Но Витька, видимо, думал иначе.
– Я узнал из научных работ, что такое диалектика…
Я стал терять интерес. Я вспомнил, что сижу в окопе под неутихающим ливнем, что ночь, и трассирующие пули, и уханье артподготовки, артиллерия резерва Главного командования – РГК бьет издалека, у меня ПТР – противотанковое ружье, граната РГД и пистолет ТТ, и пулемет «максим»– во вчерашнем бою он раскалился так, что вода выкипела, и мы заливали кожух мочой. А сегодня ливень, и я сплю в окопе, и в мозгу у меня из всех слов скребутся и сталкиваются неживые – ПТР, РГД, КП, КПП, ТТ, БАО, ПАХ, ДОТ, ДЗОТ и вражеские неживые «мессера», «тигры», «пантеры» и «фердинанды», и союзные нам «доджи», «студебекеры», «спитфайеры» и «аэрокобры», и Витька, капустный сын, разговаривает о диалектике, и я должен проснуться, воевать за Родину, и не могу, не дослушав сна. И хорошо, что я этого не сделал и не проснулся еще.
– Я узнал, чем отличается логика от диалектики, – сказал Витька Громобоев. – Когда формальная логика приходит к противоречию, она кричит: «Вай!» – и ищет ошибку в рассуждениях. А когда диалектика видит противоречие, она не ищет ошибку в рассуждениях, а говорит: «Внимание! Мы столкнулись с неведомым!» И оглядывается на жизнь. И если у людей желание согласованной жизни, – сказал Витька, – спотыкается о желания отдельного человека возвыситься над другими, значит, мы на пороге неведомого, которое ждет, чтобы мы его открыли.
Я заледенел от непонятного ужаса: неужели скажет, что есть зло?..
– Зотов! – крикнули мне в ухо. – Заснул, черт старый! Зотов! Немцы! Атака!
– Я в порядке, – ответил я и положил РГД на бруствер.
И это был случай рождения моего сознания, и я знаю, что надо искать неведомое, которое отделяет желание жить согласованно от желания возвыситься и не дает людям понять, как им быть.
А потом я думал: если этот сон состоит из деталей того, что я видел в жизни, то почему такой простой сон принес душе моей чувство счастья и печали, а сердцу моему – покой и решимость жить?
И почему я твердо знаю, что буду помнить этот сон всю жизнь, пока живу, а другие сны постепенно забудутся?
Устало сердце мое и зрение, а душа полна непонятным восторгом. И потому кончаю запись этого года тишиной.

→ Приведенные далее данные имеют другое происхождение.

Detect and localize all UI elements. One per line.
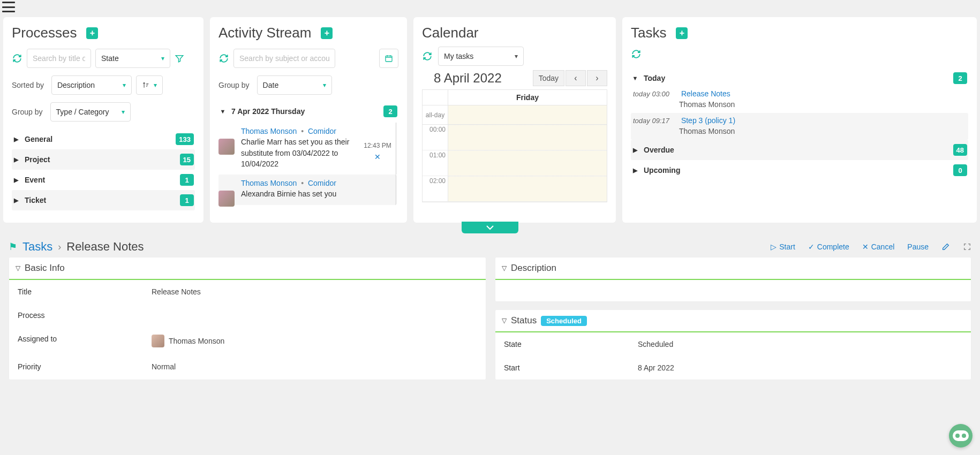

…Потом рассказали мне, как Немой и Анкаголик домой вернулись из партизанского леса.
Перед возвращением домой разыскали они тот детский дом, куда Немой в начале войны отвёз неразговорчивую девочку Олю.
Они пришли и искали ее среди малых детей и потому не заметили девочку, на вид лет тринадцати.
И новые незнакомые люди не хотели их допускать до бумаг и списков, потому что от Анкаголика разило, а Немой был немой.
А эта девочка смотрела Немому в спину и затылок так пылко, так отчаянно, что он наконец обернулся.
Незнакомые служители велели обождать до объяснения, но ничего выяснять уже не пришлось.
Потому что девочка кинулась молча к Немому, и он унес ее на руках в сторону рощи, за которой была дорога.
Анкаголик, прикрывая отход, кричал скверные слова и грозился оружием перепуганным новым нянечкам, опустив руку в карман штанов.
Но в этом кармане было не оружие, а огромный кукиш, который он сложил из твердых и грязных всеми грязями пальцев.
А из окна, как из киота, глядела женщина и знаками не велела служителям и новым людям догонять уходящих. И Немой, проламываясь через кустарник, последний раз оглянулся и кивнул ей.
А потом Анкаголик догнал Немого, который нес девочку на руках. Она всю дорогу до шоссе молчала, только сильно дрожала, зарывалась лицом ему в воротник и дышала ему в шею и в ухо.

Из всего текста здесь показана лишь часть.